Irish startup founders and CEOs approaching their first or subsequent funding rounds with angel or VC investors, especially those unfamiliar with legal intricacies of investment documents.

This guide equips you to understand subscription agreements, negotiate protections against warranty risks, handle disclosures and pre-emption rights correctly, and fulfill compliance obligations to close deals smoothly without future liabilities.

Key Takeaways

  • A subscription agreement governs the issuance of new shares to an investor. It works alongside the shareholders' agreement and constitution to form the legal framework for a funding round.
  • Company warranties are the highest-risk element for the company and the founders. Negotiate liability caps, time limits, and de minimis thresholds, and prepare a thorough disclosure letter.
  • Disapply pre-emption rights or obtaining relevant shareholder consents before issuing shares to the new investor.

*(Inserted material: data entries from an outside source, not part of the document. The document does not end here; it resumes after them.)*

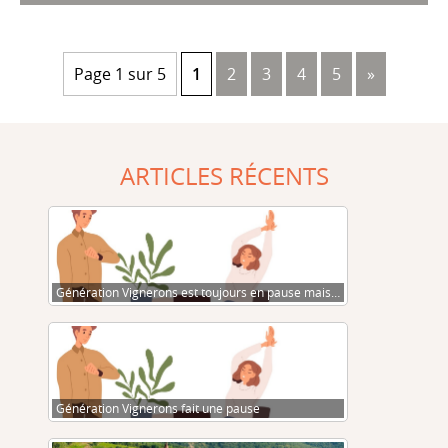
Page 1 sur 5
1
2
3
4
5
»
ARTICLES RÉCENTS
Génération Vignerons est toujours en pause mais…
Génération Vignerons fait une pause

Failure to do so can make the allotment voidable.
  • Complete all post-completion obligations promptly: CRO filings (Form B5 and amended constitution), register of members update, share certificates, and beneficial ownership register.
  • Do not treat the subscription agreement as a formality. Read it, understand it, and negotiate the terms that matter, particularly warranties, indemnities, and conditions precedent.

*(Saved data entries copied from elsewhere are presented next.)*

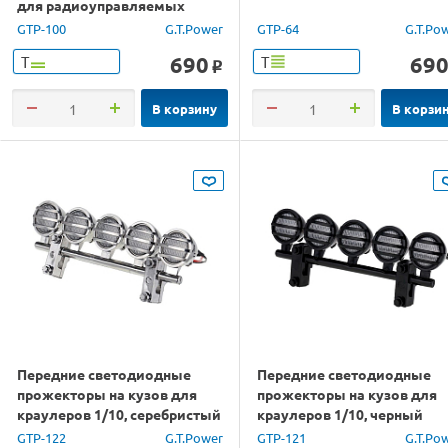
для радиоуправляемых
автомоделей
GTP-100
G.T.Power
GTP-64
G.T.Po
690
69
Т
Т
o
В корзину
В корзи
Передние светодиодные
Передние светодиодные
прожекторы на кузов для
прожекторы на кузов для
краулеров 1/10, серебристый
краулеров 1/10, черный
GTP-122
G.T.Power
GTP-121
G.T.Po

Frequently Asked Questions

What is a subscription agreement?

A subscription agreement is a legal contract where an investor subscribes for newly issued shares, and the company allots them. It governs primary issuance of new shares from the company, distinct from share purchase agreements for existing shares. It pairs with shareholders' agreement and constitution.

What are key clauses in a subscription agreement?

Key clauses cover shares subscribed (number, class, nominal value), subscription price and payment terms, representations and warranties from company and investor, indemnities with liability caps, thresholds, and time limits. These define the deal terms precisely.

What is the role of the disclosure letter?

The disclosure letter qualifies company warranties by listing specific issues like litigation or IP matters, excluding them from breach claims. A thorough disclosure letter, prepared with legal advice, is essential to limit exposure to investor claims.

Why must pre-emption rights be disapplied?

Under Companies Act 2014 Section 69, new shares must first be offered to existing shareholders. In funding rounds, shareholders waive these rights via resolutions to enable direct issuance to new investors, preventing voidable allotments.

What are post-completion obligations after signing?

File Form B5 with CRO within 30 days, update register of members, issue share certificates, file amended constitution if changed, and update beneficial ownership register if investor exceeds 25% holdings. Late filings incur penalties.